In a time where identity theft and Ponzi schemes are plastered across the daily news, the last thing you want to worry about is yet another way to lose your hard-earned money.

But as a homeowner, you need to be aware of crimes on the rise known as mortgage fraud and real estate title fraud.

Mortgage Fraud

The most common type of mortgage fraud involves a criminal obtaining a property, then increasing its value through a series of sales and resales involving the fraudster and someone working in cooperation with them. A mortgage is then secured for the property based on the inflated price.

Following are some red flags for mortgage fraud:

  • Someone offers you money to use your name and credit information to obtain a mortgage
  • You are encouraged to include false information on a mortgage application
  • You are asked to leave signature lines or other important areas of your mortgage application blank
  • The seller or investment advisor discourages you from seeing or inspecting the property you will be purchasing
  • The seller or developer rebates you money on closing, and you don’t disclose this to your lending institution


“Straw Buyer” Scheme
Because of the recession, more people are desperate and eager to find a way to hang onto their homes. A couple was recently arrested in Canada after duping 100 families looking for help to avoid foreclosure in the US.

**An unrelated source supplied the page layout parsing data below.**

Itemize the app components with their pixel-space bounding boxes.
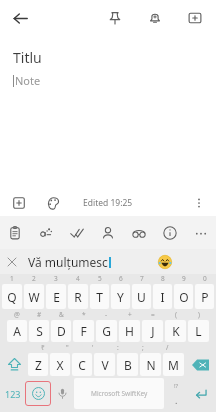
- staticText: Edited 19:25: [83, 197, 133, 209]
- staticText: F: [80, 323, 87, 339]
- button[interactable]: R: [68, 284, 88, 309]
- staticText: Note: [15, 73, 41, 88]
- staticText: ;: [142, 343, 144, 352]
- button[interactable]: Emoji: [25, 381, 51, 406]
- staticText: :: [117, 343, 119, 352]
- button[interactable]: S: [29, 320, 49, 342]
- staticText: 9: [182, 274, 186, 283]
- staticText: &: [59, 310, 64, 319]
- staticText: 1: [10, 274, 14, 283]
- staticText: S: [36, 323, 43, 339]
- button[interactable]: Pin: [102, 5, 128, 31]
- button[interactable]: B: [117, 353, 138, 376]
- staticText: (: [175, 310, 177, 319]
- button[interactable]: N: [140, 353, 161, 376]
- staticText: U: [137, 289, 146, 305]
- button[interactable]: V: [94, 353, 115, 376]
- staticText: C: [78, 357, 86, 373]
- staticText: Microsoft SwiftKey: [91, 389, 148, 398]
- staticText: W: [28, 289, 40, 305]
- button[interactable]: More options: [188, 192, 210, 214]
- staticText: J: [151, 323, 155, 339]
- button[interactable]: Add to: [182, 5, 208, 31]
- staticText: P: [201, 289, 209, 305]
- button[interactable]: Enter: [187, 378, 215, 409]
- button[interactable]: Back: [6, 4, 34, 32]
- button[interactable]: Punctuation: [165, 378, 187, 409]
- staticText: L: [195, 323, 202, 339]
- button[interactable]: C: [72, 353, 92, 376]
- staticText: I: [160, 289, 165, 305]
- staticText: 6: [119, 274, 123, 283]
- button[interactable]: Shift: [1, 353, 27, 376]
- button[interactable]: E: [46, 284, 66, 309]
- button[interactable]: Close suggestions: [3, 253, 21, 271]
- staticText: @: [14, 310, 20, 319]
- button[interactable]: W: [24, 284, 44, 309]
- button[interactable]: H: [119, 320, 140, 342]
- button[interactable]: Info: [154, 216, 185, 249]
- staticText: 7: [140, 274, 144, 283]
- staticText: Y: [117, 289, 124, 305]
- button[interactable]: F: [73, 320, 94, 342]
- button[interactable]: X: [50, 353, 70, 376]
- staticText: D: [57, 323, 66, 339]
- staticText: /: [166, 343, 169, 352]
- button[interactable]: Voice input: [51, 378, 73, 409]
- staticText: R: [74, 289, 82, 305]
- button[interactable]: Translate: [30, 216, 61, 249]
- staticText: M: [168, 357, 179, 373]
- button[interactable]: M: [163, 353, 184, 376]
- button[interactable]: O: [174, 284, 193, 309]
- button[interactable]: I: [153, 284, 172, 309]
- button[interactable]: K: [165, 320, 186, 342]
- button[interactable]: U: [132, 284, 151, 309]
- button[interactable]: Insert: [8, 192, 30, 214]
- staticText: *: [82, 310, 86, 319]
- staticText: Z: [35, 357, 42, 373]
- button[interactable]: L: [188, 320, 209, 342]
- button[interactable]: J: [142, 320, 163, 342]
- button[interactable]: Z: [28, 353, 48, 376]
- staticText: E: [53, 289, 60, 305]
- staticText: X: [56, 357, 64, 373]
- staticText: O: [179, 289, 189, 305]
- button[interactable]: P: [195, 284, 214, 309]
- staticText: 3: [54, 274, 58, 283]
- button[interactable]: Q: [2, 284, 22, 309]
- button[interactable]: Space: [74, 378, 164, 409]
- staticText: 4: [76, 274, 80, 283]
- button[interactable]: Contact: [92, 216, 123, 249]
- staticText: +: [128, 310, 132, 319]
- staticText: Q: [7, 289, 17, 305]
- button[interactable]: D: [51, 320, 71, 342]
- button[interactable]: Colour: [42, 192, 64, 214]
- staticText: G: [102, 323, 111, 339]
- button[interactable]: Y: [111, 284, 130, 309]
- button[interactable]: More: [185, 216, 216, 249]
- staticText: K: [172, 323, 180, 339]
- staticText: 2: [32, 274, 36, 283]
- button[interactable]: Backspace: [185, 353, 215, 376]
- button[interactable]: G: [96, 320, 117, 342]
- staticText: H: [125, 323, 134, 339]
- button[interactable]: Emoji suggestion: [155, 252, 175, 272]
- staticText: ": [66, 343, 69, 352]
- staticText: 123: [5, 388, 21, 400]
- button[interactable]: Incognito: [123, 216, 154, 249]
- staticText: V: [101, 357, 109, 373]
- button[interactable]: Spell check: [61, 216, 92, 249]
- staticText: Titlu: [13, 48, 42, 67]
- staticText: B: [124, 357, 132, 373]
- button[interactable]: Reminder: [142, 5, 168, 31]
- staticText: #: [37, 310, 42, 319]
- staticText: T: [96, 289, 103, 305]
- button[interactable]: Vă mulțumesc: [28, 254, 108, 270]
- staticText: A: [13, 323, 21, 339]
- staticText: ₹: [41, 343, 45, 352]
- button[interactable]: 123: [1, 378, 25, 409]
- staticText: ): [198, 310, 200, 319]
- button[interactable]: Clipboard: [0, 216, 30, 249]
- button[interactable]: A: [7, 320, 27, 342]
- button[interactable]: T: [90, 284, 109, 309]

Another term for mortgage fraud is the “straw” or “dummy” homebuyer scheme. For instance, a renter does not have a good credit rating or is self-employed and cannot get a mortgage, or doesn’t have a sufficient down payment, so he or she cannot purchase a home. He/she or an associate approaches someone else with solid credit. This person is offered a sum of money (can be as much as $10,000) to go through the motions of buying a property on the other person’s behalf – acting as a straw buyer. The person with good credit lends their name and credit rating to the person who cannot be approved for a mortgage for his or her purchase of a home.

Other types of criminal activity often dovetail with mortgage fraud or title fraud. For example, people who run “grow ops” or meth labs may use these forms of fraud to “purchase” their properties.


The Fallout for Lenders
Fortunately (for you, at least), mortgage fraud typically hurts the lender the most.

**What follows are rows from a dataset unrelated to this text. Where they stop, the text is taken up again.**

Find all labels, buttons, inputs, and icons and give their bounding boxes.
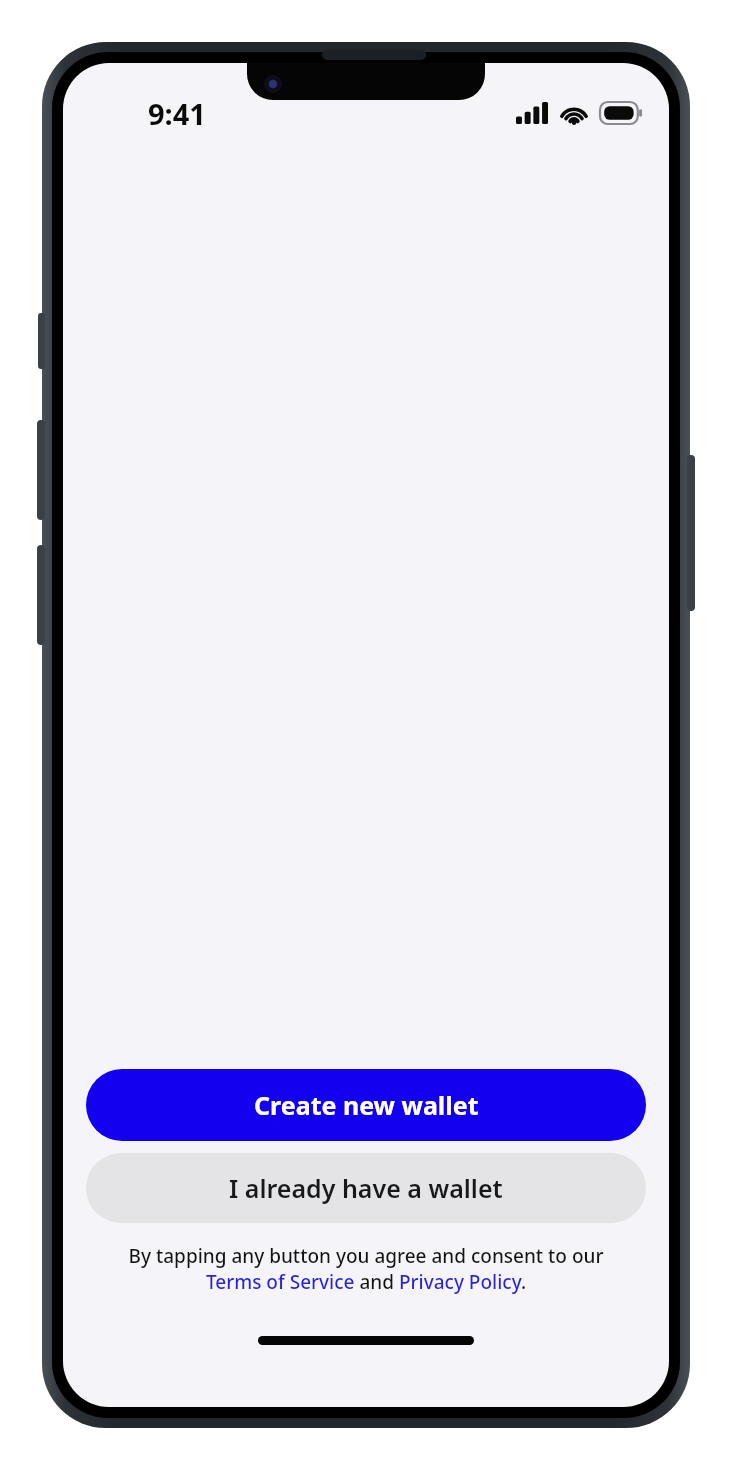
staticText: By tapping any button you agree and cons… <box>87 1243 645 1294</box>
button[interactable]: I already have a wallet <box>86 1153 646 1223</box>
staticText: I already have a wallet <box>229 1171 503 1205</box>
staticText: 9:41 <box>148 94 206 133</box>
button[interactable]: Create new wallet <box>86 1069 646 1141</box>
staticText: Create new wallet <box>254 1088 479 1122</box>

Canadian precedents have been set in which banks are held responsible for mortgage fraud. The BC Court of Appeals recently ruled that “the lender – not the rightful property owner – is the one out of luck in a fraudulent mortgage scheme” and that lenders “must ensure their mortgages are valid by taking steps to ensure that the registered owner obtained title to the property legally.” The same conclusion was made by the Ontario Courts a couple of years ago.

Banks, as you can imagine, aren’t too thrilled about this trend. Royal Bank of Canada recently sued a former bank employee over an alleged mortgage fraud scheme.


Title Fraud
Sadly, the only red flag for title fraud occurs when your mortgage mysteriously goes into default and the lender begins foreclosure proceedings. Even worse, as the homeowner, you are the one hurt by title fraud, rather than the lender, as is the case with mortgage fraud.

Unlike with mortgage fraud, during title fraud, you haven’t been approached or offered anything – this is a form of identity theft.

Here’s what happens with title fraud: A criminal – using false identification to pose as you – registers forged documents transferring your property to his/her name, then registers a forced discharge of your existing mortgage and gets a new mortgage against your property. Then the fraudster makes off with the new home loan money without making mortgage payments. The bank thinks you are the one defaulting – and your economic downfall begins.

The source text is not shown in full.